Originally published on September 22, 2015 in BI This Week, a TDWI publication.
A “data story” sounds like such a great idea. You just mix data with storytelling and you’re done — except that most data storytellers get one thing wrong: they drown out the story with data.
Such storytellers, I believe, assume that audiences enjoy data as much as they themselves do. For them, data ranks with love, food, and air. They throw visualization upon visualization at audiences because in the belief that data is the new language of business.
The trouble is that many of us in business — roughly 80 percent of business people, according to business intelligence industry studies — don’t embrace data with such warmth. We just want its meaning. We’re perfectly happy with business’s first language: stories.
In almost a year of talking to data storytellers one-to-one and co-teaching a data storytelling class at TDWI conferences, I find that most nascent data storytellers need help finding the right data-to-story balance, and they miss a few other critical points, too.
A good data storyteller’s first priority is context and meaning, supported by data. The most effective stories use the native human grammar: a beginning, middle, and end that presents and then resolves a problem or question.
Here’s my best advice for would-be data storytellers.
Organize facts into a narrative, and include a protagonist if you have one. Classic story structure organizes facts into a narrative. It starts with a problem that upsets life as people have known it, follows with attempts to resolve the problem, and ends with the resolution. Another useful element is the protagonist: a person whose goals drive the story for whom readers or listeners have empathy, which is easier felt for an individual than for a committee.

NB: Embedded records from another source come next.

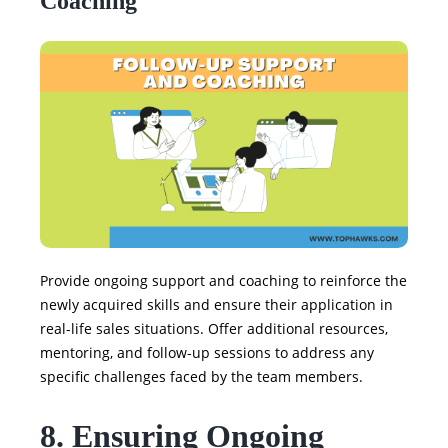
Coaching
Provide ongoing support and coaching to reinforce the
newly acquired skills and ensure their application in
real-life sales situations. Offer additional resources,
mentoring, and follow-up sessions to address any
specific challenges faced by the team members.
8. Ensuring Ongoing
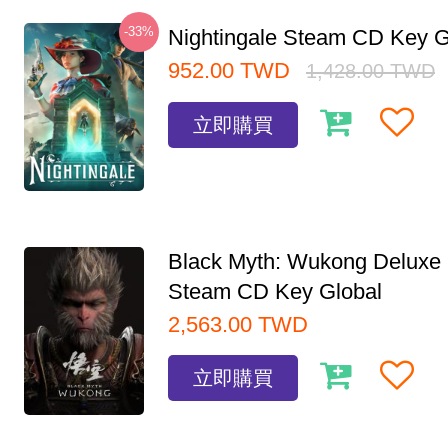
-33%
Nightingale Steam CD Key G
952.00
TWD
1,428.00
TWD
立即購買
Black Myth: Wukong Deluxe 
Steam CD Key Global
2,563.00
TWD
立即購買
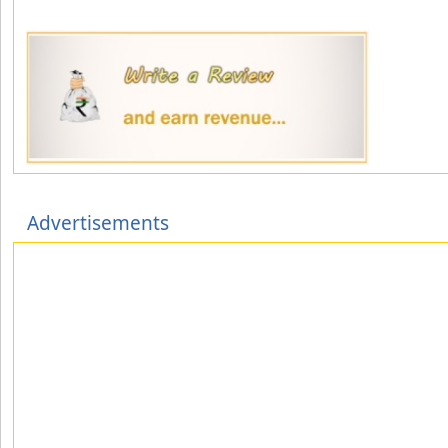
Advertisements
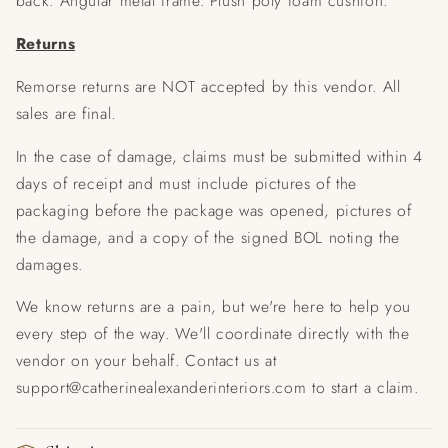
back.
Angular metal frame.
Plush poly foam cushion.
Returns
Remorse returns are NOT accepted by this vendor. All
sales are final.
In the case of damage, claims must be submitted within 4
days of receipt and must include pictures of the
packaging before the package was opened, pictures of
the damage, and a copy of the signed BOL noting the
damages.
We know returns are a pain, but we're here to help you
every step of the way. We'll coordinate directly with the
vendor on your behalf. Contact us at
support@catherinealexanderinteriors.com to start a claim.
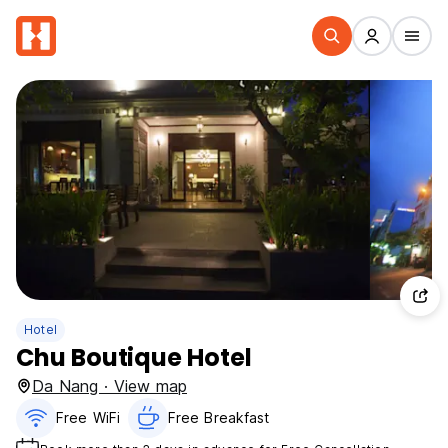
Hotel
Chu Boutique Hotel
Da Nang · View map
Free WiFi
Free Breakfast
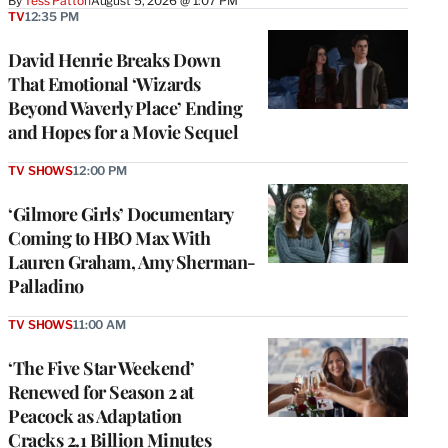
By
Tess Patton
August 5, 2026 @ 1:07 PM
TV
12:35 PM
David Henrie Breaks Down
That Emotional ‘Wizards
Beyond Waverly Place’ Ending
and Hopes for a Movie Sequel
TV SHOWS
12:00 PM
‘Gilmore Girls’ Documentary
Coming to HBO Max With
Lauren Graham, Amy Sherman-
Palladino
TV SHOWS
11:00 AM
‘The Five Star Weekend’
Renewed for Season 2 at
Peacock as Adaptation
Cracks 2.1 Billion Minutes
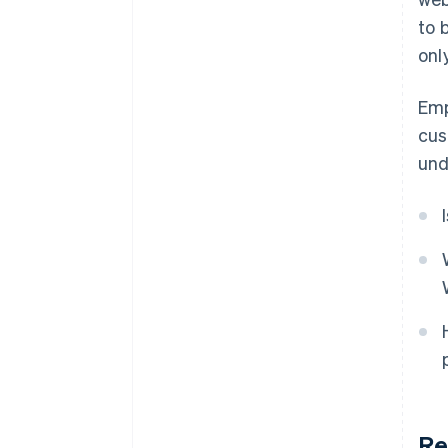
to 
onl
Emp
cus
und
Re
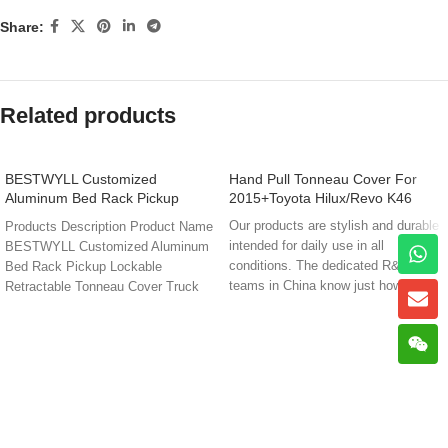
Share:
Related products
BESTWYLL Customized
Hand Pull Tonneau Cover For
Aluminum Bed Rack Pickup
2015+Toyota Hilux/Revo K46
Lockable Retractable Tonneau
Our products are stylish and durable
Products Description Product Name
Cover Truck Bed Cover Hilux
intended for daily use in all
BESTWYLL Customized Aluminum
Travo 2026 Cover NK11G
conditions. The dedicated R&D and
Bed Rack Pickup Lockable
teams in China know just how
Retractable Tonneau Cover Truck
demanding that can be. That’s why
Bed Cover Hilux Travo 2026
they’re dedicated to giving you the
best from two worlds; Premium
quality and design that’s built to
stand up to the world’s toughest
environments.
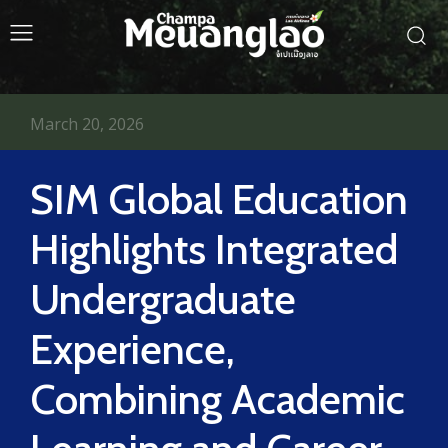
March 20, 2026
SIM Global Education
Highlights Integrated
Undergraduate
Experience,
Combining Academic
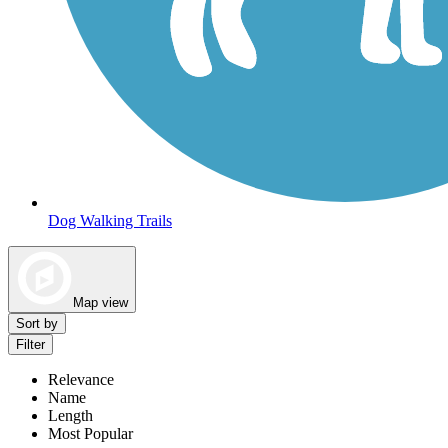
Dog Walking Trails
Map view
Sort by
Filter
Relevance
Name
Length
Most Popular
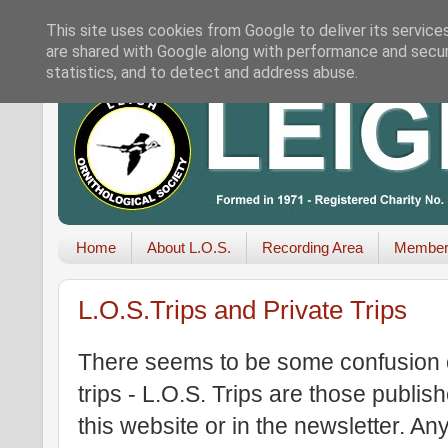
This site uses cookies from Google to deliver its service
are shared with Google along with performance and securi
statistics, and to detect and address abuse.
Home
About L.O.S.
Recording Area
Member
L.O.S.Trips and Private Trips
There seems to be some confusion o
trips - L.O.S. Trips are those publ
this website or in the newsletter. An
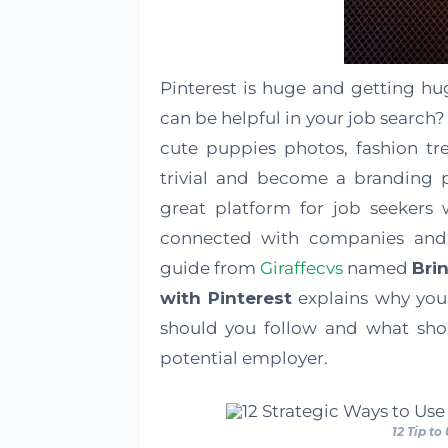
Pinterest is huge and getting hu
can be helpful in your job search? 
cute puppies photos, fashion tr
trivial and become a branding p
great platform for job seekers
connected with companies and
guide from
Giraffecvs
named
Bri
with Pinterest
explains why you 
should you follow and what sho
potential employer.
12 Tip to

Judge your audience’s appetite for depth of data. Max Galka, founder of a New York City-based apartment-rating site Revaluate and a data analyst by trade, had dozens of factors available for renters to judge prospective housing. He quickly realized it was overwhelming. Revaluate’s score used many factors, including complaints about restaurants on the ground floor, neighbor complaints about the building, and statistics on the neighborhood overall. It was all verified with subjective observations. Meanwhile, a competing site offered just one score for each apartment building — and it won more traffic.

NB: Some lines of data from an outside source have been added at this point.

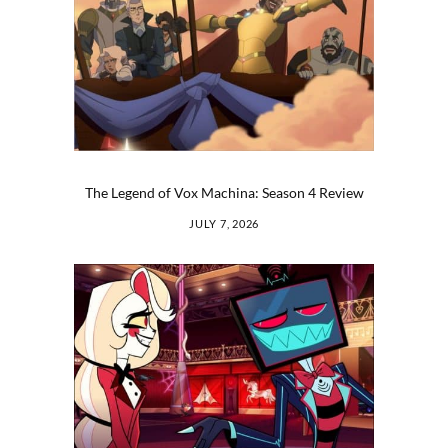
The Legend of Vox Machina: Season 4 Review
JULY 7, 2026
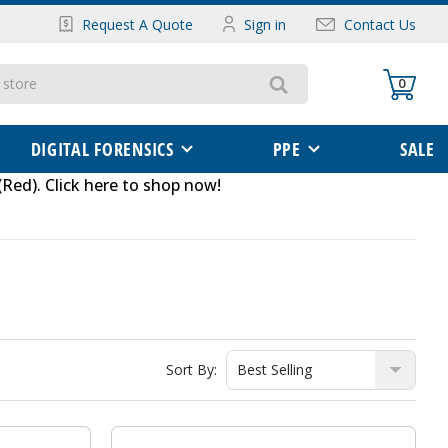
Request A Quote
Sign in
Contact Us
0
DIGITAL FORENSICS
PPE
SALE
(Red)
.
Click here to shop now
!
Sort By:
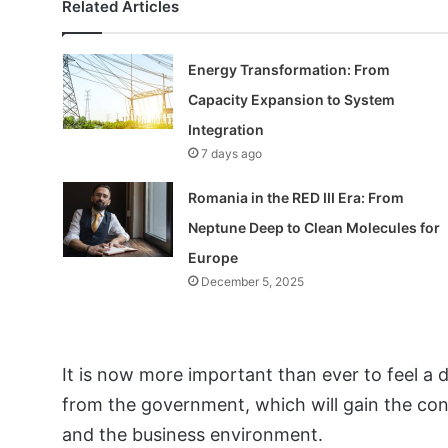
Related Articles
Energy Transformation: From
Capacity Expansion to System
Integration
7 days ago
Romania in the RED III Era: From
Neptune Deep to Clean Molecules for
Europe
December 5, 2025
It is now more important than ever to feel a de
from the government, which will gain the conf
and the business environment.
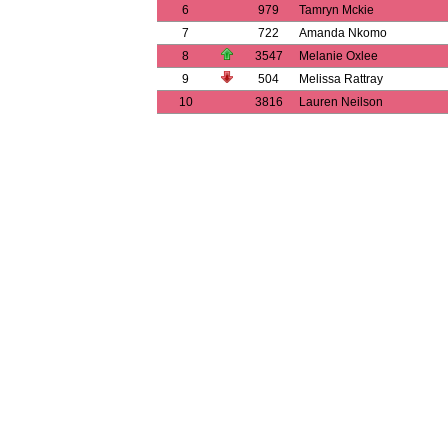
6
979
Tamryn Mckie
7
722
Amanda Nkomo
8
3547
Melanie Oxlee
9
504
Melissa Rattray
10
3816
Lauren Neilson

Galka said, “If that’s how I like to see data. I had a difficult time imagining how other people wanted to see it.” He learned to focus on the high level. What to a data analyst looks like uncrossed T’s is just fine, he said. “If I were to look at a building’s overall score but saw that there wasn’t any detail behind it, I wouldn’t put much credence in it, but consumers do like it.”
The more tech-savvy the audience, though, the more likely they’ll want details. He found that one group from a large tech company known for its “big data” liked detailed data.

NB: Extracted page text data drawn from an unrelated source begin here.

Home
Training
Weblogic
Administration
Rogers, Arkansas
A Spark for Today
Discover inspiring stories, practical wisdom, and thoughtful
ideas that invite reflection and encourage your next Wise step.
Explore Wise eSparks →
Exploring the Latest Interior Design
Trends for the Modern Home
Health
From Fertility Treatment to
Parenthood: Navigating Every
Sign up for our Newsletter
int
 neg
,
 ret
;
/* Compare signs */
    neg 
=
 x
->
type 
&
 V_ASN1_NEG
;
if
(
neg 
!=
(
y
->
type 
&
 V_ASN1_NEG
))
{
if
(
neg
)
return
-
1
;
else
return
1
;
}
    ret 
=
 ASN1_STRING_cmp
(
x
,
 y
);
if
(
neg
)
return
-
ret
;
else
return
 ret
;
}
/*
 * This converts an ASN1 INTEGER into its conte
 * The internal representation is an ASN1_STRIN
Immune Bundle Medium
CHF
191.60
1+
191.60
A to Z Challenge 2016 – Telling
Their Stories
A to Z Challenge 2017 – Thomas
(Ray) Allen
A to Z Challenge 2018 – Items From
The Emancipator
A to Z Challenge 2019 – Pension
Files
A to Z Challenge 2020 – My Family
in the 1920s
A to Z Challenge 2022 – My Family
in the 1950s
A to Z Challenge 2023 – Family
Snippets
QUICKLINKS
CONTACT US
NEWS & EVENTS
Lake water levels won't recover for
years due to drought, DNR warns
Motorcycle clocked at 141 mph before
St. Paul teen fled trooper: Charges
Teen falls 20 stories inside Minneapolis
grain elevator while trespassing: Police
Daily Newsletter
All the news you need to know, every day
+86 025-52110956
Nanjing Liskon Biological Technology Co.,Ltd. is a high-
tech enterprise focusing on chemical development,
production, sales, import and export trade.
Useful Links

Stories can elicit conversation better than naked data can. “BI is a social problem,” says Juice Analytics founder and CEO Zach Gemignani. “Ultimately it is about people trying to understand their environment and do something about it.” Most people, even sophisticated business people, talk about the tangible and meaningful more readily than the abstract.
Storytelling with data has skeptics. Get used to it. The most common objection seems to be from a weariness of trends; the data industry always has some new shiny thing up its sleeve, they say, and storytelling must be one of them. These skeptics should separate the hype from the fact. Storytelling is a basic method for conveying information, revealing insight, and inspiring action.
Other, more thoughtful skeptics worry that stories tend to warp data. They forget that humans warp everything we touch.
New methods almost never escape ridicule. When visualized data first gained popularity, skeptics called it “pretty pictures” and scoffed that spreadsheets were good enough. When data became widely available for decision support, some insisted their “gut” told them everything they needed to know. Ignore the critics.
Take off your analyst’s hat and put on a journalist’s hat. To the data-driven, this may be heresy, but let’s be rational. Data stories and data journalism stitch facts into a coherent, memorable whole. They help people organize data in their minds so that they can rake over each story’s assumptions and facts. Data storytelling can learn a lot from journalism. Look for inspiration in journalism’s variety: the news story written in pyramid style, the sensual feature story, or the passionate and articulate online comment. Study the use of text, video, and images. In story after story, people see a tapestry of insights coalesce that goes higher, wider, and deeper than data could ever go by itself.
If you want to show data, show data and don’t bother calling it a data story. Otherwise, put the story out in front. Don’t leave your audience asking, “Where’s the story?”